The second session was on Visual Studio Team System for Database Professionals. Our shop has struggled with an effective software development lifecycle (SDLC), so this session was vital for me today. Overall, I think the product is heading in the right direction. There is a definite need for developers to have a “sandbox” to play in, and VSTS provides the sandbox. It also provides a means to build scripts that can be used to deploy changes, and it also allows for refactoring. That is to say, it does a check to see how your changes will affect other areas of your system, but only on the database side, not in your application code.
I left the session feeling good about the product, but I had a few questions and luckily happened to engage a colleague in a discussion of VSTS. Turns out, my concerns are not minor, and there are other issues I had not considered. First, the scripts do not include the GRANT statements for permissions. That is going to be quite a headache going forward. Second, if the database has a large schema it can take some time to extract the schema to the database project (i.e., the sandbox). Third, many of our apps are spread across multiple databases. That means it would be necessary to extract all of the schemas involved in order to use all the functionality of VSTS (unit testing, refactoring, etc.). This will significantly increase the scope of these database projects, making a robust tool more of a monster than it should be. Then again, maybe it is just a true reflection of the system that has been developed.

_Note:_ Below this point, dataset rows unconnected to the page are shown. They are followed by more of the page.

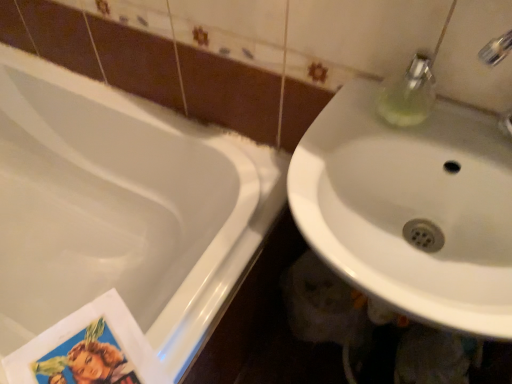 Question: Can you confirm if white glossy sink at right is shorter than white glossy bathtub at lower left?

Choices:
 (A) yes
 (B) no

Answer: (A)

Question: Is the position of white glossy sink at right more distant than that of white glossy bathtub at lower left?

Choices:
 (A) yes
 (B) no

Answer: (B)

Question: Can you confirm if white glossy sink at right is thinner than white glossy bathtub at lower left?

Choices:
 (A) yes
 (B) no

Answer: (A)

Question: Considering the relative sizes of white glossy sink at right and white glossy bathtub at lower left in the image provided, is white glossy sink at right wider than white glossy bathtub at lower left?

Choices:
 (A) no
 (B) yes

Answer: (A)

Question: Does white glossy sink at right have a greater height compared to white glossy bathtub at lower left?

Choices:
 (A) no
 (B) yes

Answer: (A)

Question: Is white glossy bathtub at lower left at the back of white glossy sink at right?

Choices:
 (A) yes
 (B) no

Answer: (B)

Question: Can you confirm if white glossy bathtub at lower left is thinner than white glossy sink at right?

Choices:
 (A) no
 (B) yes

Answer: (A)

Question: Does white glossy bathtub at lower left appear on the left side of white glossy sink at right?

Choices:
 (A) no
 (B) yes

Answer: (B)

Question: From a real-world perspective, does white glossy bathtub at lower left stand above white glossy sink at right?

Choices:
 (A) no
 (B) yes

Answer: (A)

Question: Is white glossy bathtub at lower left oriented away from white glossy sink at right?

Choices:
 (A) yes
 (B) no

Answer: (B)

Question: From the image's perspective, is white glossy bathtub at lower left above white glossy sink at right?

Choices:
 (A) yes
 (B) no

Answer: (B)

Question: Is white glossy bathtub at lower left surrounding white glossy sink at right?

Choices:
 (A) no
 (B) yes

Answer: (A)

Question: From the image's perspective, relative to white glossy bathtub at lower left, is white glossy sink at right above or below?

Choices:
 (A) below
 (B) above

Answer: (B) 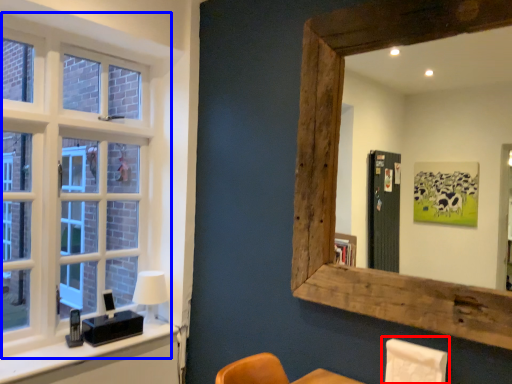 Question: Among these objects, which one is nearest to the camera, swivel chair (highlighted by a red box) or window (highlighted by a blue box)?

Choices:
 (A) swivel chair
 (B) window

Answer: (A) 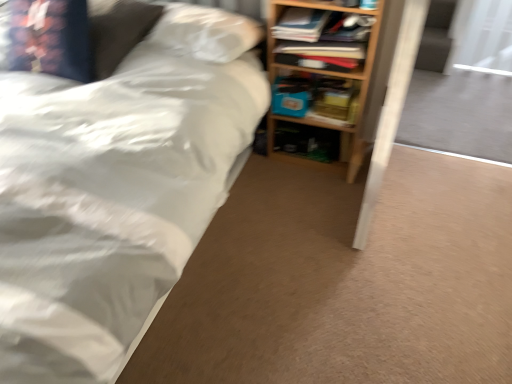 Question: From the image's perspective, is wooden bookshelf at upper right, the second book in the back-to-front sequence, located above or below white matte bed at upper left?

Choices:
 (A) below
 (B) above

Answer: (B)

Question: Considering their positions, is wooden bookshelf at upper right, the first book from the front, located in front of or behind white matte bed at upper left?

Choices:
 (A) behind
 (B) front

Answer: (A)

Question: Which of these objects is positioned closest to the blue matte paperback book at center?

Choices:
 (A) transparent plastic screen door at upper right
 (B) velvet-like floral pillow at upper left
 (C) wooden bookshelf at upper right, the first book from the front
 (D) wooden bookshelf at right
 (E) white matte bed at upper left

Answer: (D)

Question: Which object is the closest to the blue matte paperback book at center?

Choices:
 (A) wooden bookshelf at right
 (B) matte blue book at center, which ranks as the first book in back-to-front order
 (C) transparent plastic screen door at upper right
 (D) velvet-like floral pillow at upper left
 (E) wooden bookshelf at upper right, the second book in the back-to-front sequence

Answer: (B) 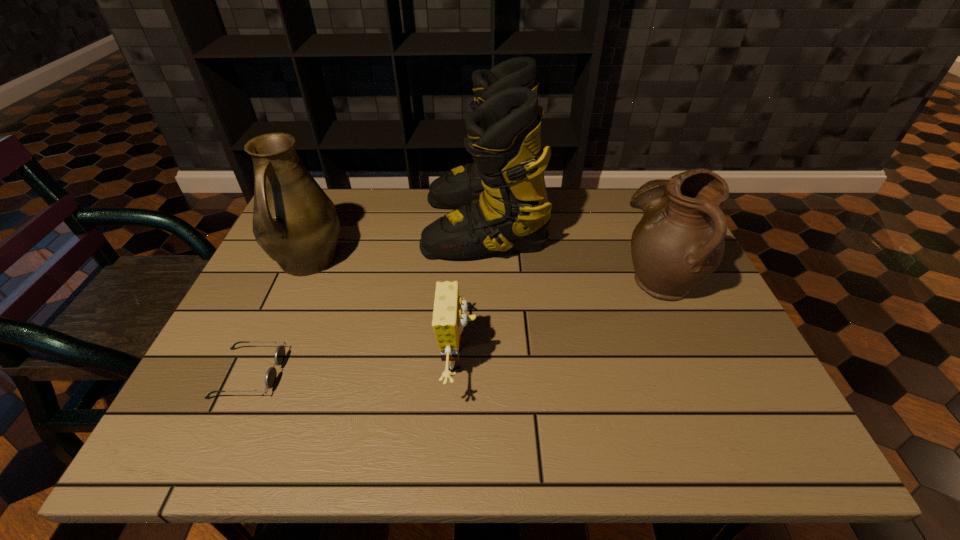 What are the coordinates of `free space at the far left corner of the desktop` in the screenshot? It's located at (341, 190).

In the image, there is a desktop. What are the coordinates of `free space at the far right corner` in the screenshot? It's located at (631, 224).

Find the location of `free space at the near right corner of the desktop`. free space at the near right corner of the desktop is located at coordinates (735, 433).

The height and width of the screenshot is (540, 960). What are the coordinates of `free space that is in between the tallest object and the sponge` in the screenshot? It's located at (471, 292).

The image size is (960, 540). In order to click on empty location between the shortest object and the ski boots in this screenshot , I will do `click(367, 299)`.

Locate an element on the screen. empty space that is in between the left pitcher and the sunglasses is located at coordinates (278, 317).

Where is `free spot between the second shortest object and the left pitcher`? The width and height of the screenshot is (960, 540). free spot between the second shortest object and the left pitcher is located at coordinates (383, 311).

Identify the location of empty location between the fourth tallest object and the ski boots. (471, 292).

At what (x,y) coordinates should I click in order to perform the action: click on vacant point located between the sponge and the sunglasses. Please return your answer as a coordinate pair (x, y). Looking at the image, I should click on (354, 367).

Locate an element on the screen. Image resolution: width=960 pixels, height=540 pixels. free space that is in between the sponge and the right pitcher is located at coordinates (559, 319).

At this point, I think the best way to have changes migrated along the chain would be as follows. Start with your baseline dump from prod to development. Use VSTS to build the sandbox. When ready, deploy the changes to a fresh copy of prod located in test. Conduct all of the unit and user testing necessary. When the time comes, do a diff on the objects between prod and test, build that script using a tool that will keep permissions intact (say, Apex Diff), and apply that script to prod when the time comes.
In other words, there is no one magic application that will solve what we need. Instead, it is a combination of tools, along with some general common sense, that needs to be done in order to have a more complete SDLC.
The third session was one for professional development, given by Andy Warren. I found the information very useful, as I am always trying to improve myself as a database professional. Not just technically, but also as a manager of people and as someone that needs to be able to communicate with a diverse group of customers.
The last session of the day was one on XML, specifically the use of XQuery. This was the most disappointing session of the day. The presenter was very knowledgeable on the topic, but he tried to put ten pounds of flour into a five pound sack. He glanced over some of the very basic concepts, which was okay since it was a 400 level session. However, the swiftness continued through what I considered to be the more advanced topics. I chose this session because my level of expertise on the subject is quite low. So, perhaps I was in over my head a little. But the materials did not use terms or syntax that was all that unfamiliar, I guess I just wanted a little bit of time to process what was being said. Instead, we kept bouncing to the next slide, or to a demo, and I never really absorbed the sentences being spoken.
Many people around me seemed to be somewhat lost. The guy immediately behind me was the only person that managed to interact with the speaker, and when he did he spoke with an accent, so I know he must be smarter than me anyway. He had to ask the presenter to scroll up to better demonstrate the difference in syntax between two statements. The presenter tried to explain the differences, at which point the gentlemen simply said “okay, now my head hurts”. Hey, if he was struggling, then I guess I shouldn’t be too concerned about my inability to keep up with everything. It just seemed as if we were always a few seconds behind, and the presenter either did not care, or was simply unaware. In the future, I hope they have him present again, but give him a full day pre-comference seminar for all ten pounds.